I'm not a fan of the phage synthesis paper as there was a lot of post-generation filtering and failures going on and the AI-generated phages were basically the same. There's a couple interesting new mutations, but a lot of them are noncoding/synonymous/in nonessential genes.
Judging by your writing I think you missed a new paper red-teaming DNA synthesis screening software. They're using AI to create proteins that function the same but with different amino acids (probably conformation-based) which bypasses the DNA screening, because screening (probably) isn't translating and throwing it into Alphafold and comparing it to known toxins.
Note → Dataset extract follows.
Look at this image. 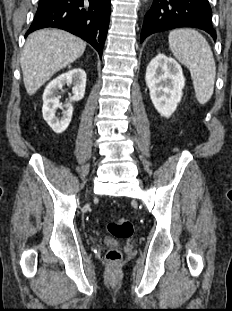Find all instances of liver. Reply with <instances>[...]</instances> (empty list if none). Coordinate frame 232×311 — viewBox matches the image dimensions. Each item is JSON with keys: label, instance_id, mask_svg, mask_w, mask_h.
<instances>
[{"label": "liver", "instance_id": "liver-1", "mask_svg": "<svg viewBox=\"0 0 232 311\" xmlns=\"http://www.w3.org/2000/svg\"><path fill=\"white\" fill-rule=\"evenodd\" d=\"M86 43L66 31L43 29L26 40L21 68L25 89L33 95L56 72L82 56Z\"/></svg>", "mask_w": 232, "mask_h": 311}]
</instances>
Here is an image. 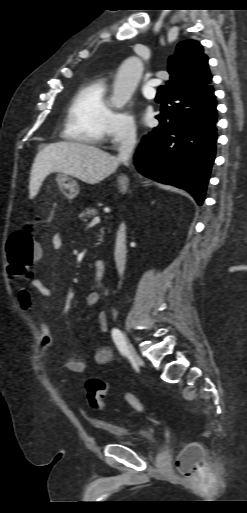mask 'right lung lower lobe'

Though the paper didn't test whether the AI-generated toxins are actually toxic, but we can assign that a reasonable probability.
That being said...translating DNA to protein with standard codon table is just one encoding scheme. And we can recode organisms to use a different encoding scheme. And no DNA screening would be able to catch it, since they have no knowledge of the nonstandard codon table you're using.
Also thanks for bringing up the Germy Paradox; I seemed to have missed that sequence.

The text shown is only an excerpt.